[Dataset records]
Content starts
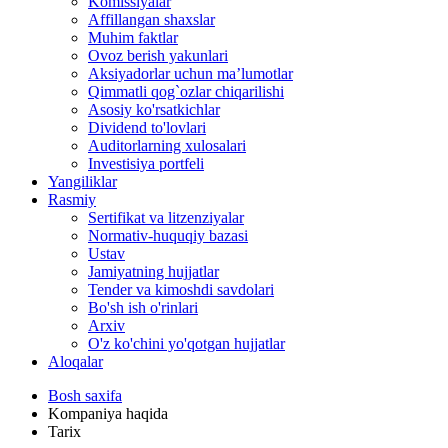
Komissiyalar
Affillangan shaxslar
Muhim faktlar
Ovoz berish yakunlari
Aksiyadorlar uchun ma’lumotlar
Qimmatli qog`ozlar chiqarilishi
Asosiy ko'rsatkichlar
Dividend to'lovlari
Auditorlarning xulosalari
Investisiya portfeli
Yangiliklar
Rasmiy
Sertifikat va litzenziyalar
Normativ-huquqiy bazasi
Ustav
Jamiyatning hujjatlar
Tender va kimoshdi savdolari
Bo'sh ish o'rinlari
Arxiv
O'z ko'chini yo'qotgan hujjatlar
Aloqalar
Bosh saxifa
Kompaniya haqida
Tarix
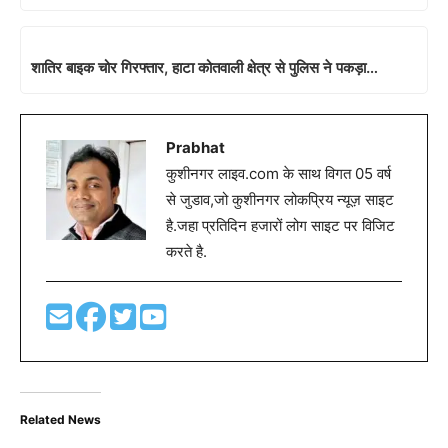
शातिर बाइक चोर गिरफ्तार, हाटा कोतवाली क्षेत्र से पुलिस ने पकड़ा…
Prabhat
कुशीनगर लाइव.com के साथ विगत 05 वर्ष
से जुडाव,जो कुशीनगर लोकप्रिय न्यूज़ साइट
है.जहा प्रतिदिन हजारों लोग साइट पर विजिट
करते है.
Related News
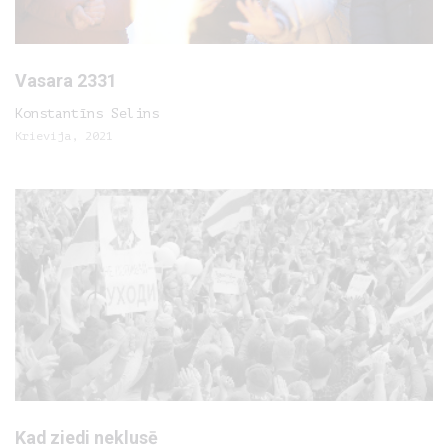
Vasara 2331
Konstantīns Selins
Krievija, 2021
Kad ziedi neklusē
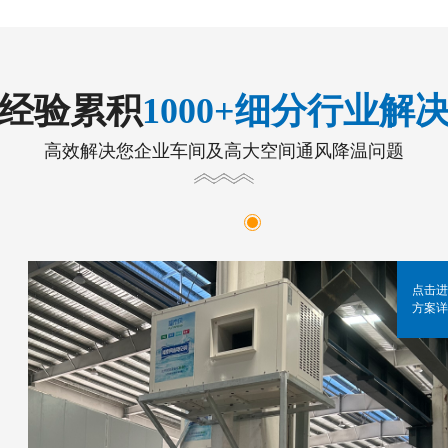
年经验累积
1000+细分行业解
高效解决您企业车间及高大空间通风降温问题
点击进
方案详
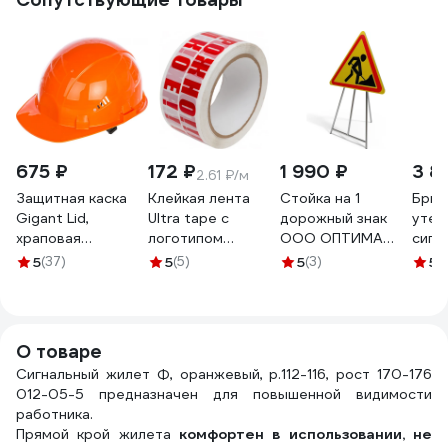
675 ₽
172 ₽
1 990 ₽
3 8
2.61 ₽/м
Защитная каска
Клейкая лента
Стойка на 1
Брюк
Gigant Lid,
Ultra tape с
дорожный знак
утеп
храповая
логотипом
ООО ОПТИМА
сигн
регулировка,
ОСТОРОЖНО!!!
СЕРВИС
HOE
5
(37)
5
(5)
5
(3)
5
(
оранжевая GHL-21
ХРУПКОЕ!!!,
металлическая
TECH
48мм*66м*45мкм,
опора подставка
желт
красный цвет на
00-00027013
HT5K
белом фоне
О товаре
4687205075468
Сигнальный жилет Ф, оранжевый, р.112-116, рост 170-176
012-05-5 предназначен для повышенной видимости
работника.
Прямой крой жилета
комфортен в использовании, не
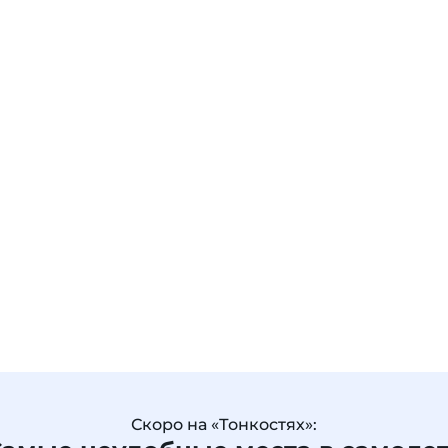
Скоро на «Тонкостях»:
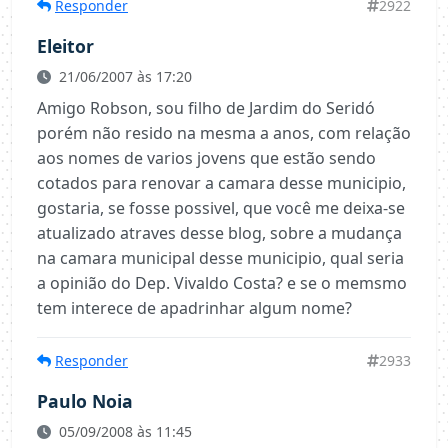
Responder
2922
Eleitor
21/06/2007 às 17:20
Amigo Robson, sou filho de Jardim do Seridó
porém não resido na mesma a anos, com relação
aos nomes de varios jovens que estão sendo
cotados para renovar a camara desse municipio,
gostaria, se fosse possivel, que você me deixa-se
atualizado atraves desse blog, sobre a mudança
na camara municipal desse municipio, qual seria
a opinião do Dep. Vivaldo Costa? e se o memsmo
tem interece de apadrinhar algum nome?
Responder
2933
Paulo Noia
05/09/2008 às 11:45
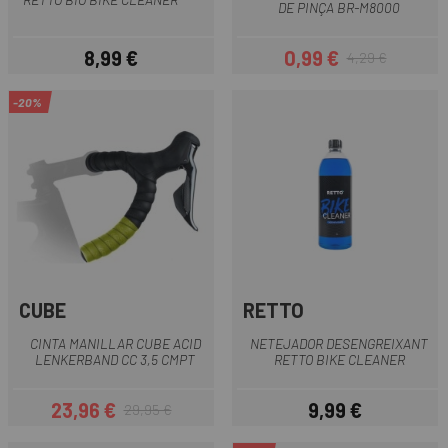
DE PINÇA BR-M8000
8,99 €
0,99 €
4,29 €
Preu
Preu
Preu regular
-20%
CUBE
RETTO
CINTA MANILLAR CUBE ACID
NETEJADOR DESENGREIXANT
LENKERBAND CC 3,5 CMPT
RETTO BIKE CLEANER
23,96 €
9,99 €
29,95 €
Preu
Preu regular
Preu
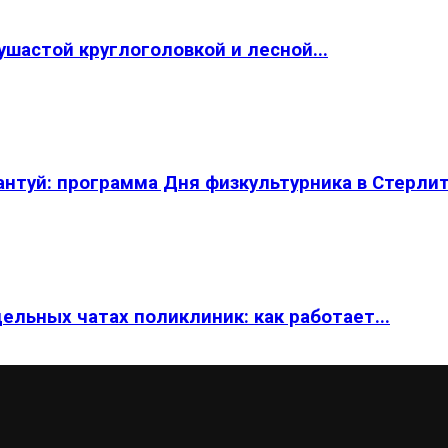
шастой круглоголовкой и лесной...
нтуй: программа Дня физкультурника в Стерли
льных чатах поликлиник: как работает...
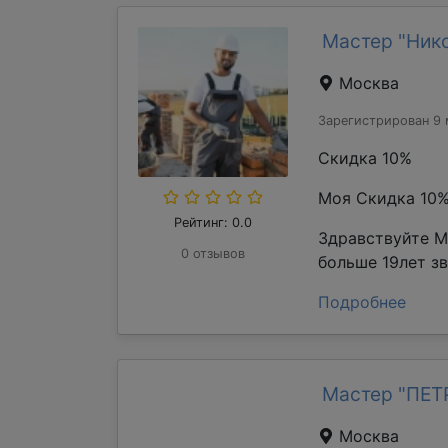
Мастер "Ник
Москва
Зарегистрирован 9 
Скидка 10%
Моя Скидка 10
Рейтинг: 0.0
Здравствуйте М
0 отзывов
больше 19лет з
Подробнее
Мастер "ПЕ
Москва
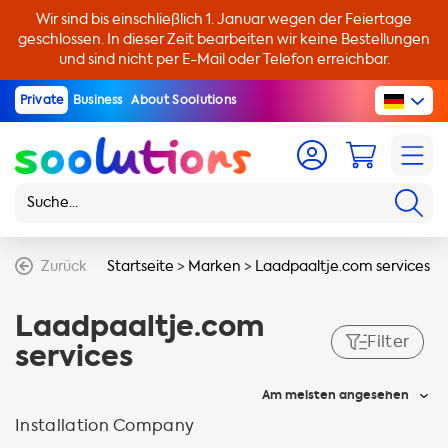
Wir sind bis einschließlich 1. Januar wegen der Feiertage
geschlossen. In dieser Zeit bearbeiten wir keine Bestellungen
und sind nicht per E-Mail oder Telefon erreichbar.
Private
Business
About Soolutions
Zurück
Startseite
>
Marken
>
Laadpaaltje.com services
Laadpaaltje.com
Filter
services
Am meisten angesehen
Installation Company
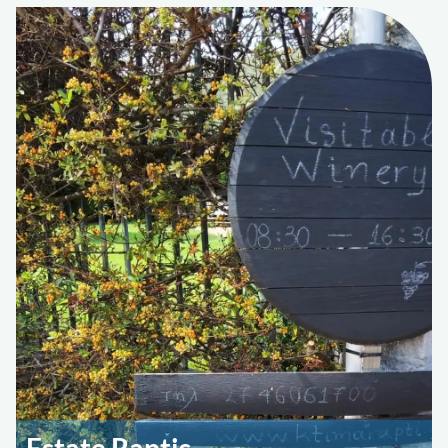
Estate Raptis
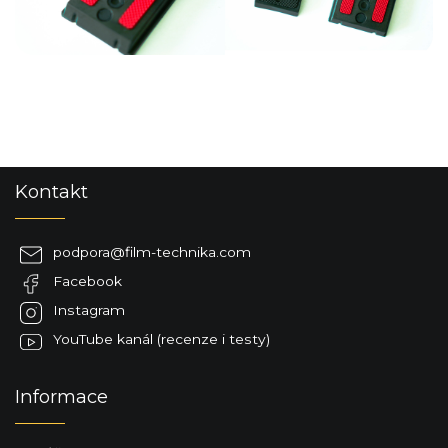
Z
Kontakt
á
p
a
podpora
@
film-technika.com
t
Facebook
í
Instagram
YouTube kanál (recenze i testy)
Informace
Content ends
**What this task involves**
Your response should be each line that includes the word "desse", copied from the records.

**Response**
cotados para renovar a camara desse municipio,
atualizado atraves desse blog, sobre a mudança
na camara municipal desse municipio, qual seria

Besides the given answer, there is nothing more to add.